Wilcox, providing the Board with the provost report in the absence of Provost Renu Khator, outlined USF’s process of measuring its own accountability. Wilcox showed the Board a chart detailing accountability measures the university is subject to at different levels. It displayed the local level, containing its own 92 accountability measures, the state and regional level, including earning accreditation from the Southern Association of Colleges and Schools, and the national level, which counts factors such as meeting U.S. Department of Education standards.

Wilcox also addressed a report brought before the BOG at its Thursday meeting. The Florida Council of 100, a group of business leaders who serve as advisers to the BOG, recommended to the Board that raising the minimum SAT score of the Bright Futures Scholarship would help with funding. The funding created by the increased standards, the report said, could be used to offer more need-based financial aid to students as well as provide almost $4 million for other initiatives.

“About 53 percent of Florida high school graduates qualify for the Bright Futures awards, and that is definitely not a bad thing,” Wilcox said. “But by raising the Bright Futures SAT standards, decreasing the number of students who qualify for the award, funding can be created for need-based financial aid. The money will still be going towards help to students looking to further their education.”

According to Wilcox, the alterations in state funding, along with the tuition increases that will come as the changes are made, would allow the state to provide more financial aid for students in private universities. Such innovations could also raise faculty salaries, among other things included in what the council’s report calls “academic excellence initiatives.”

Wilcox said Florida universities could see tuition increase at a rate of 14 percent over the next five years, at which point the state’s costs would be at the national median, and tuition would raise at the average national rate, or about 6 percent.

Harold Nixon, vice president of student affairs, updated the Board on the progress of several construction sites around campus. He told the Board construction of new residence halls at Maple and Beta projects as well as renovations on other residence halls were all on schedule and within their established budgets. He explained his department’s activities during the spring semester, which include processing “thousands of admission applications,” and told the Board that minority enrollment at USF continues to rise.

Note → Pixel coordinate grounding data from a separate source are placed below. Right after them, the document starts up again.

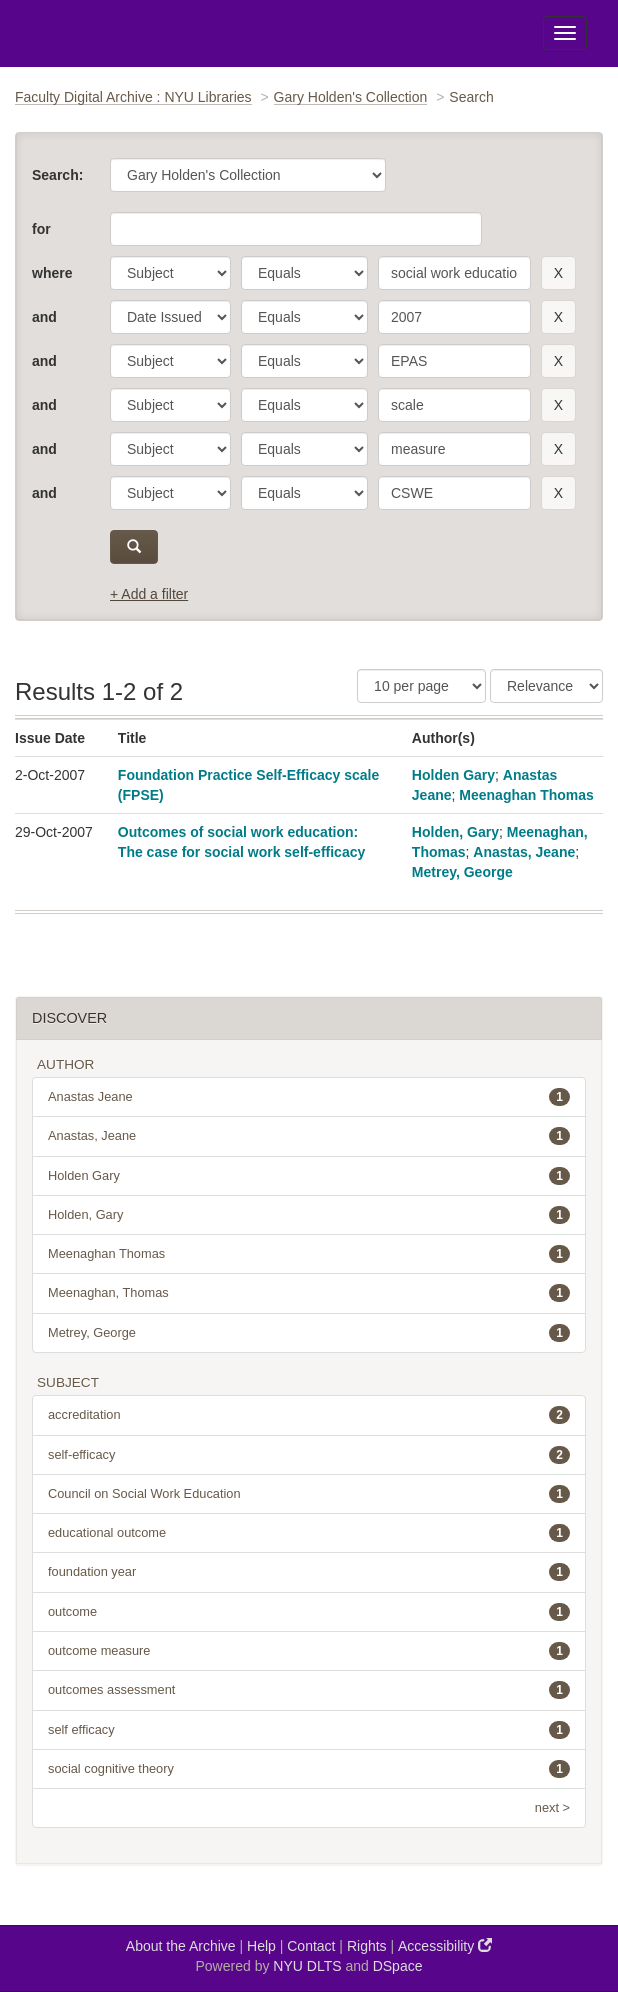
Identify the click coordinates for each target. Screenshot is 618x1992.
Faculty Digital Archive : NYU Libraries (133, 97)
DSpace (398, 1966)
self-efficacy (309, 1455)
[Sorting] (546, 686)
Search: (57, 175)
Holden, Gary (455, 832)
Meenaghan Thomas (526, 795)
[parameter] (170, 273)
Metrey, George (462, 872)
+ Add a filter (149, 594)
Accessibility (445, 1945)
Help (261, 1946)
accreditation (309, 1415)
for (41, 229)
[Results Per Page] (421, 686)
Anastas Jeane (309, 1097)
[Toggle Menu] (565, 33)
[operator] (304, 273)
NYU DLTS (307, 1966)
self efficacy (309, 1730)
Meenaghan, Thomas (309, 1293)
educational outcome (309, 1533)
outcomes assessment (309, 1690)
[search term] (454, 273)
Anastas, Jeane (524, 852)
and (44, 317)
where (52, 273)
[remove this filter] (558, 273)
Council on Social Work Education (309, 1494)
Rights (367, 1946)
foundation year (309, 1572)
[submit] (134, 547)
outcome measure (309, 1651)
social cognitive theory (309, 1769)
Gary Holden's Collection (351, 97)
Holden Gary (453, 775)
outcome (309, 1612)
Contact (311, 1946)
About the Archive (181, 1946)
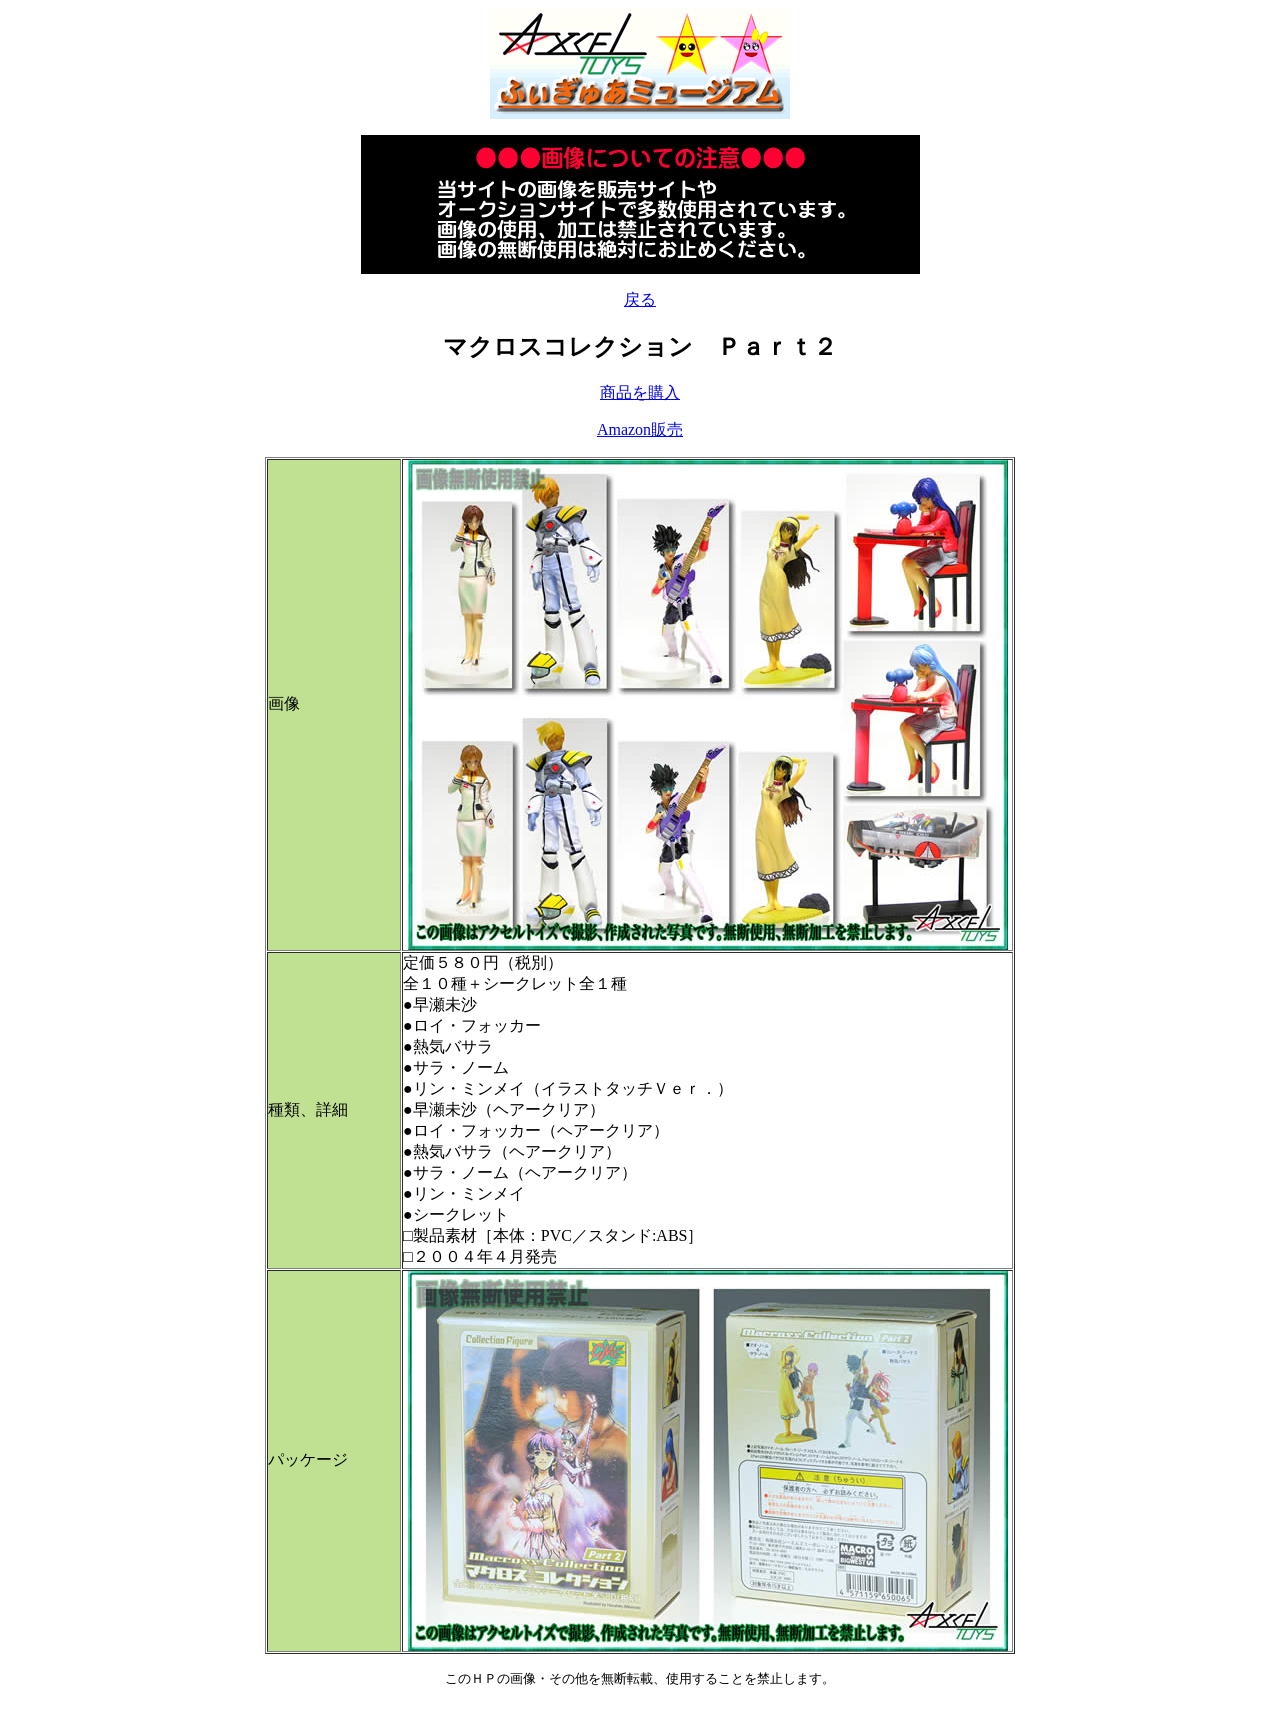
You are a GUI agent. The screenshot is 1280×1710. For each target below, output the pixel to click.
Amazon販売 (640, 429)
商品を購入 (640, 392)
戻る (640, 299)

Nixon also told trustees a plan was being created to put security cameras in parking lots, starting with the lot outside the Magnolia apartments, to cut down on vandalism and other problems in the parking lots.

Other votes at the meeting approved the creation of a doctorate in physical therapy and permitted the construction of a pedestrian bridge going across Magnolia Drive from the H. Lee Moffitt Research Institute to facilities across the street.